Thursday, November 26, 2020

No job for a skilled woman

By Marc Henry - October 08, 2018
Section: [Main News] [Features]
Tags: [unemployment]

Since 2003 the unemployment rate in the Palestinian Territories has remained stubbornly high, primarily affecting youth and women. 

In a new report, which was released by The World Bank and The Representative Office of Norway to the Palestinian Authority late September, figures reveal that the unemployment rate for skilled women is at a staggering 47 per cent. This is more than double for skilled men at 18 per cent.
“Women today represent half of the world’s working age population and more than half of the world’s university students,” Lynne Sherburne-Benz, World Bank Director for Social Protection and Jobs said in a written statement for Palestine Monitor.
“Policies and labour regulations should be adjusted to ensure women’s ability to access and compete in the labour market. The role of the private sector is also critical, and employers have to commit to hire women and pay then equal wages to men for the same work.”
Job by chance
One of the Palestinian women that have struggled to get a job is the 28-year-old Ghadeer Ladaa from Ramallah. Finishing her architecture engineer degree in 2010, she sent her CV to not less than 45 companies but only had 10 interviews.
“In Palestine, it is hard to find a job as an engineer, because we have a lot of people with that specific education,” she told Palestine Monitor.
She mentioned most people had better chances at getting a job if they knew the right person.
“I applied for a job at the Ramallah Municipality, and I had all the requirements they needed. They told me they didn’t want a woman for the position. But after a month I found out that they took my classmate because she knew someone in the government.”
After a year of applying for jobs within her field of study, Ghadeer Ladaa finally had her chance. However, it was not as an architectural engineer.
“I got a job at a medical company where my sister worked. I stayed there for five years before getting a job at another medical company where I work as a Regulatory Affairs and Logistics Officer,” she said.
“So today, my architecture engineer degree is more used as a hobby.”
While Ghadeer Ladaa managed to find a job after a year of searching, 22-year-old Taleen Halteh has just recently stepped into the world of job announcements and interviews.
Finishing her Bachelor in Business Administration at Birzeit University in June, the young woman is struggling to find a job.
“It is not easy, because the companies are limited and there are so many graduates. Everyone wants a job,” she told Palestine Monitor.
According to the 22-year-old recent graduate, her gender might be an extra hurdle in her job search.
“One of my seminars was about equality and the work environment between men and women, and I found that so many companies preferred men because of their productivity is higher. I don’t believe that though.”
Inequality in the job field and the society
Inequality between women and men is a subject that has been discussed widely in the Arab world, including Palestine. The issue plays a significant role in the recently released report from The World Bank and The Representative Office of Norway to the Palestinian Authority.
One thing is the limited job opportunities for skilled women, another is the inequality the gender wage gap. This lack of inequality is something that limits the potential economic growth in Palestine.
“We commend the Palestinian efforts to advance women’s rights at the national level. It is also crucial to see the impact of policy initiatives on the ground. Getting women into the workforce, with equal opportunities and equal pay is good for the economy,” Hilde Haraldstad, Representative of the Office of Norway to the Palestinian Authority said in a written statement for Palestine Monitor.
According to Taleen Halteh, the change needs to be initially made at the educational level.
“It is a human right to have a job. We study to have a job, and both genders should have equality in all fields,” she said.
“To have the opportunity to study is a woman’s right. Not all women get that chance.”
Ghadeer Ladaa, who for a number of years represented the women’s national football team in Palestine, sees the inequality as a problem of the mentality in the society. According to her, women are viewed as a weaker gender than the man.

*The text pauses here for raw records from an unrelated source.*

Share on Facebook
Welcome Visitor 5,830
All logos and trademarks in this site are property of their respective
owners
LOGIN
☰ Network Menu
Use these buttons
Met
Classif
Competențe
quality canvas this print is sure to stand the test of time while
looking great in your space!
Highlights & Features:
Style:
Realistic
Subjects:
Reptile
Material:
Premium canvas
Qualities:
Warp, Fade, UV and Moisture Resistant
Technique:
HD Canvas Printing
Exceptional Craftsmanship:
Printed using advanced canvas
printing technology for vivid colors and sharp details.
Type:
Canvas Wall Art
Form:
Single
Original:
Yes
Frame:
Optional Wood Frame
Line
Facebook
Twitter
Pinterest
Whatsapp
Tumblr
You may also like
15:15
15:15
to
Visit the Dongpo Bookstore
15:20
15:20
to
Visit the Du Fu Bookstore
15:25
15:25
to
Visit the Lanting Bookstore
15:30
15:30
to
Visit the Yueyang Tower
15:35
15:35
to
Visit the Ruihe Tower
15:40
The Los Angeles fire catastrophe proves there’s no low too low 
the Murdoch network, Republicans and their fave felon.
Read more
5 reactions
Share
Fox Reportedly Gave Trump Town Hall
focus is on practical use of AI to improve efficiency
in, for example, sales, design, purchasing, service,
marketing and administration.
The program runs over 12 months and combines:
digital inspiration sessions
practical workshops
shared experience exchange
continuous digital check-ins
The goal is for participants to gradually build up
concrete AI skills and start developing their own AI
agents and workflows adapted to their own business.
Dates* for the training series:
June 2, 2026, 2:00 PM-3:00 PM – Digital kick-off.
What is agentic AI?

“When we played our first international game people said we should stay home and not wear shorts. If I wear shorts on the street of Ramallah sometimes people yell at me, and I live in one of the most open cities of Palestine,” Ladaa said.

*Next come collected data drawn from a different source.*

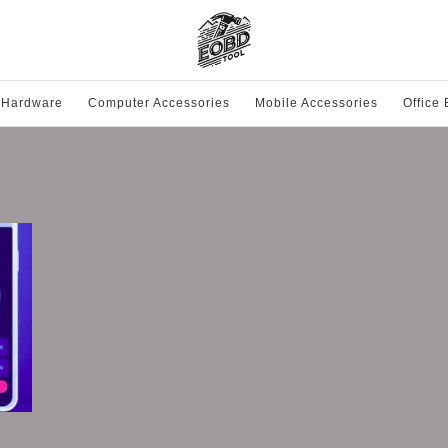
 Hardware
Computer Accessories
Mobile Accessories
Office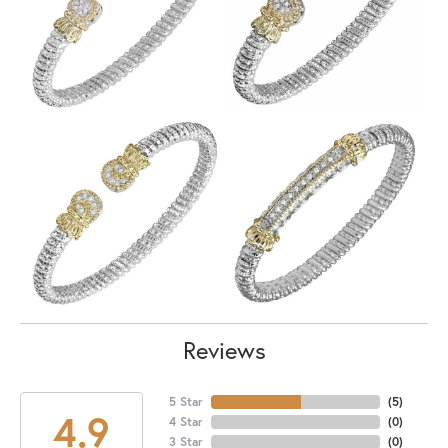
Reviews
5 Star
(
5
)
4.9
4 Star
(
0
)
3 Star
(
0
)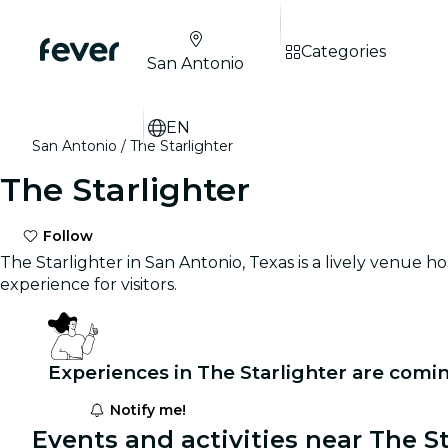
Categories
San Antonio
EN
San Antonio
The Starlighter
The Starlighter
Follow
The Starlighter in San Antonio, Texas is a lively venue h
experience for visitors.
Experiences in The Starlighter are comi
Notify me!
Events and activities near The St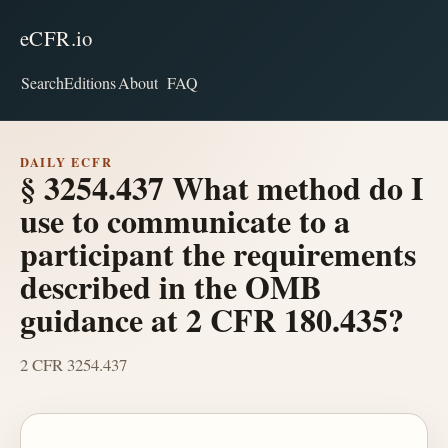
eCFR.io
Search
Editions
About
FAQ
DAILY ECFR
§ 3254.437 What method do I
use to communicate to a
participant the requirements
described in the OMB
guidance at 2 CFR 180.435?
2 CFR 3254.437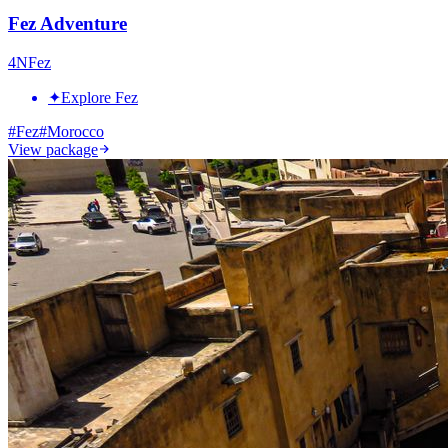
Fez Adventure
4
N
Fez
✦
Explore Fez
#
Fez
#
Morocco
View package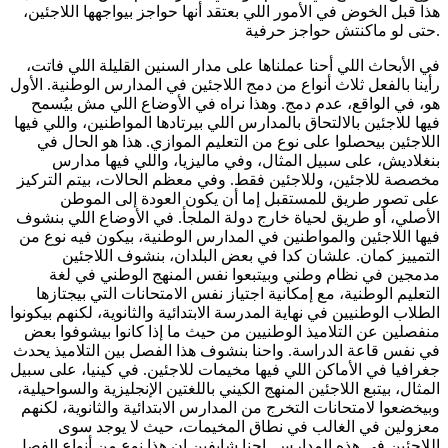
هذا قبل الخوض في الأمور اللي بعتقد أنها حواجز بيواجهها اللاجئين،
حتى لو ماكنتش حواجز حرفية.
في الأبحاث اللي أحنا عملناها على مدار السنين القليلة اللي فاتت،
رأينا بالفعل ثلاث أنواع من دمج اللاجئين في المدارس الوطنية. الأول
هو، في الواقع، عدم دمج. وهذا نراه في الأوضاع اللي مش بيُسمح
فيها للاجئين بالالتحاق بالمدارس اللي بيرتادها المواطنين، واللي فيها
اللاجئين بيحصلوا على نوع من التعليم الموازي. هذا هو الحال في
بنغلاديش، على سبيل المثال، وفي ماليزيا، واللي فيها مدارس
مخصصة للاجئين، وللاجئين فقط. وفي معظم الحالات، بيتم التركيز
على تصور طريق للمستقبل إما أن يكون العودة إلى الموطن
الأصلي، أو طريق لحياة خارج دولة الملجأ. في الأوضاع اللي بنشوف
فيها اللاجئين والمواطنين في المدارس الوطنية، بيكون فيه نوع من
التمييز كمان. علشان كدا في بعض البلدان، بنشوف اللاجئين
مدمجين في نظام وطني وبيتبعوا نفس المنهج الوطني في لغة
التعليم الوطنية، مع إمكانية اجتياز نفس الامتحانات التي بيجتازها
الطلاب الوطنيين في نهاية المدرسة الابتدائية والثانوية، لكنهم بيكونوا
منفصلين عن التلاميذ الوطنيين من حيث ما إذا كانوا بيشوفوا بعض
في نفس قاعة الدراسة. واحنا بنشوف هذا الفصل بين التلاميذ يحدث
جغرافيا في الأماكن اللي فيها مخيمات للاجئين. في كينيا، على سبيل
المثال، بيتبع اللاجئين المنهج الكيني باللغتين الإنجليزية والسواحيلية،
وبيخضعوا لامتحانات التخرج من المدارس الابتدائية والثانوية، لكنهم
معزولين في الغالب في نطاق المخيمات، حيث لا يوجد سوى
اللاجئين في هذه المدارس. احنا شايفين ان هذا نوع من أنواع الفصل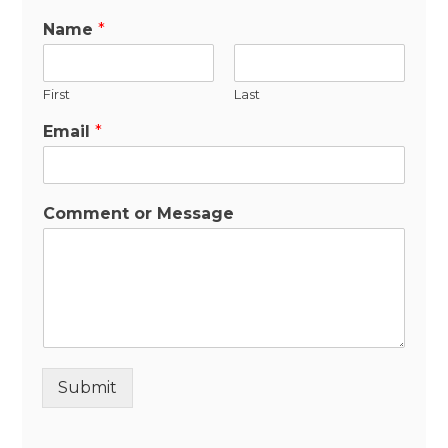
Name
*
First
Last
Email
*
Comment or Message
Submit
Alternative: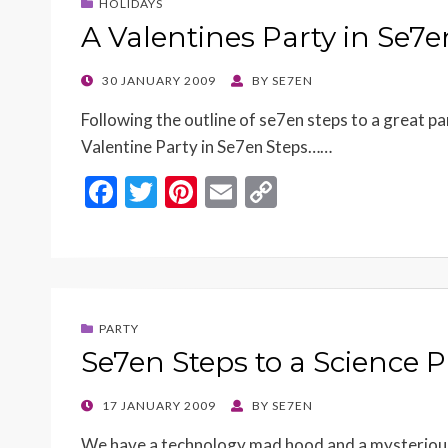
HOLIDAYS
A Valentines Party in Se7
POSTED
30 JANUARY 2009
BY
SE7EN
ON
Following the outline of se7en steps to a great par
Valentine Party in Se7en Steps……
F
T
Pi
E
C
ac
w
nt
m
o
e
itt
er
ai
p
b
er
es
l
y
o
t
Li
PARTY
o
n
Se7en Steps to a Science P
k
k
POSTED
17 JANUARY 2009
BY
SE7EN
ON
We have a technology mad hood and a mysterious 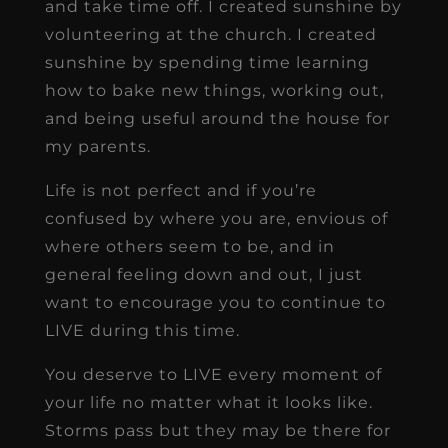
and take time off. I created sunshine by
volunteering at the church. I created
sunshine by spending time learning
how to bake new things, working out,
and being useful around the house for
my parents.
Life is not perfect and if you’re
confused by where you are, envious of
where others seem to be, and in
general feeling down and out, I just
want to encourage you to continue to
LIVE during this time.
You deserve to LIVE every moment of
your life no matter what it looks like.
Storms pass but they may be there for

“The mentality is so hard. In Ramallah, it might be less than other places in Palestine, but some companies show that they have equal rights, but when it comes down to it, they don’t,” she added.
Slowly changing
While both women have faced and are facing the obstacles of being a woman in the work field of Palestine they are seeing a change.

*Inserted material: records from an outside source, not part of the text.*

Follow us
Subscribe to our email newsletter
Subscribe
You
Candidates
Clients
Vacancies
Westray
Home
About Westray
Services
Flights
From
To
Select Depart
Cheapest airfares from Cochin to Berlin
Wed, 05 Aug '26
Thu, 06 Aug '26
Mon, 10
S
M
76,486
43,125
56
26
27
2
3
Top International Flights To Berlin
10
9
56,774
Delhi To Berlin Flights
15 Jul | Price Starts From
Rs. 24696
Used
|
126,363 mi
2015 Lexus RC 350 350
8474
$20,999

According to Halteh, her future as a fresh graduate looks a lot brighter than earlier. She believes Palestine is beginning to face reality, that the limitations to skilled women in the workforce are a loss to the country.
“I think it is changing slowly, but people are accepting the idea of the working woman more than before.”
For Ladaa, who recently was promoted at her job, it is important to show the Palestinian society that skilled women are essential for the future of the country.
“I am working and coaching football to show the people and the society that I can do the same as men. I can have a job, I can work, I can have an independent life, and they cannot control me,” she concluded.
Lead image: Ghadeer Ladaa is one of the Palestinian women finding herself in a successful job position, but at the same time she is studying to be an accountant.